Now, I have every reason to suspect that the birthday date allocation is not random in animal crossing. I imagine the game makers will have tried to avoid having multiple villagers on the same island with the same birthday. The fact that we never see more than two villagers with the same birthday definitely seems to corroborate this.

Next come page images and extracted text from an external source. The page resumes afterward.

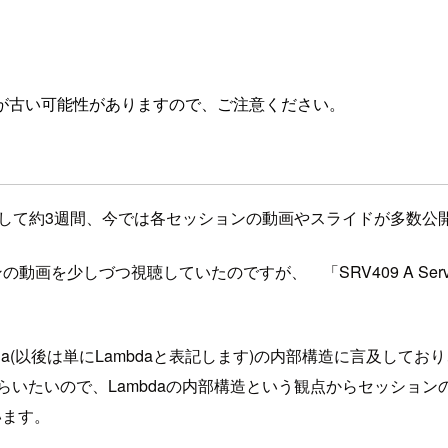
が古い可能性がありますので、ご注意ください。
18が終了して約3週間、今では各セッションの動画やスライドが多
づつ視聴していたのですが、 「SRV409 A Serverless Jou
a(以後は単にLambdaと表記します)の内部構造に言及しており、
らいたいので、Lambdaの内部構造という観点からセッション
います。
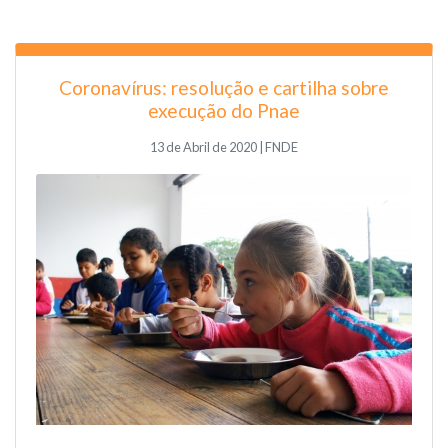
Coronavírus: resolução e cartilha sobre
execução do Pnae
13 de Abril de 2020 | FNDE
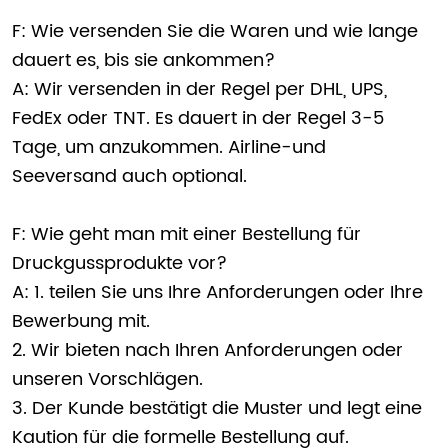
F: Wie versenden Sie die Waren und wie lange
dauert es, bis sie ankommen?
A: Wir versenden in der Regel per DHL, UPS,
FedEx oder TNT. Es dauert in der Regel 3-5
Tage, um anzukommen. Airline-und
Seeversand auch optional.
F: Wie geht man mit einer Bestellung für
Druckgussprodukte vor?
A: 1. teilen Sie uns Ihre Anforderungen oder Ihre
Bewerbung mit.
2. Wir bieten nach Ihren Anforderungen oder
unseren Vorschlägen.
3. Der Kunde bestätigt die Muster und legt eine
Kaution für die formelle Bestellung auf.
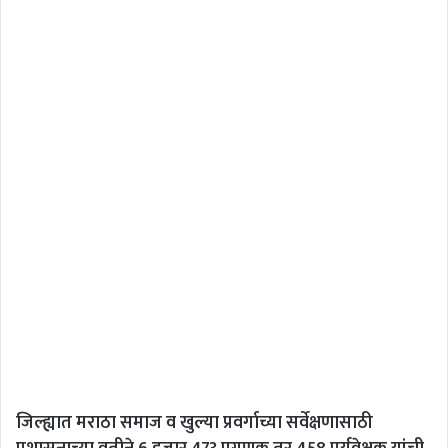
जिल्ह्यात मराठा समाज व खुल्या प्रवर्गाच्या सर्वेक्षणासाठी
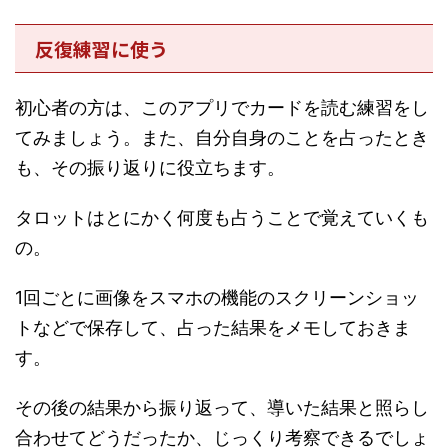
反復練習に使う
初心者の方は、このアプリでカードを読む練習をし
てみましょう。また、自分自身のことを占ったとき
も、その振り返りに役立ちます。
タロットはとにかく何度も占うことで覚えていくも
の。
1回ごとに画像をスマホの機能のスクリーンショッ
トなどで保存して、占った結果をメモしておきま
す。
その後の結果から振り返って、導いた結果と照らし
合わせてどうだったか、じっくり考察できるでしょ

Nonetheless, it does lead to an interesting question: if the birthday dates of the villagers were set randomly and independently, how likely would we be to get just 60 villagers with a shared birthday? And, how many of the 391 villagers would we, on average, *expect* to see share a birthday?

I tried looking up existing solutions to this, and didn’t get very far. It basically looks to a) be complicated and b) involve some very big numbers.

But, there’s a much simpler approach available! Instead of trying to find an exact solution, we can use simulated data.

First, we need a function that randomly generates a birthday date from one of the 365 days of the year, for each of our 391 Animal Crossing villagers.

```
days <- seq(from = 1, to = 365, by = 1)
sample_birthdays <- function() {
sample_dates <- sample(days, 391, replace=TRUE)
count_dates <- table(sample_dates)
return(sum(count_dates[count_dates > 1]))
}
```

The function I’ve created here randomly samples from the numbers 1-365 with replacement 391 times, and returns the total number of duplicate data points (corresponding to our villagers who share a birthday with someone else).

Next, we need to run the function multiple times to generate a large number of samples. Here, I use the `replicate()`

function to generate 50,000 samples.

```
set.seed(2025)
num_sharing_villagers <- replicate(50000, sample_birthdays())
obs_duplicates <- tibble(sample_num = seq(1:50000),
num_sharing_villagers = num_sharing_villagers)
```

If only all data collection were this simple.

Finally, we can plot a histogram showing the number of villagers sharing a birthday across all 50,000 samples.

```
obs_duplicates %>%
ggplot() +
geom_histogram(aes(num_sharing_villagers),
alpha = 0.8,
fill = "#FFC371",
bins = 30) +
labs(x = "Number of Villagers With a Shared Birthday",
y = "Frequency") +
theme_minimal() +
theme(text = element_text(family = "Arial Nova"),
axis.title.x = element_text(vjust = -0.2, colour = "gray10"),
axis.title.y = element_text(vjust = 1.2, colour = "gray10")) +
geom_vline(xintercept = 257, linetype = "dashed", size = 1, colour = "gray75")
```

The simulated data shows us that on average, we would expect roughly 257 villagers to share a birthday with another villager.

As for the mere 60 sharing villagers in the actual Animal Crossing dataset? Well, across 50,000 samples, I didn’t get a number as small as 60 even once. So that’s looking… very unlikely by chance.

Conclusion? These Animal Crossing villagers really need to learn how to share more.

Final fun fact: I just looked up whether I share my birthday with a villager. Apparently I share my birthday with Kevin, a male ~~chauvinist~~ jock pig, whose catchphrase is apparently “weeweewee”. Great.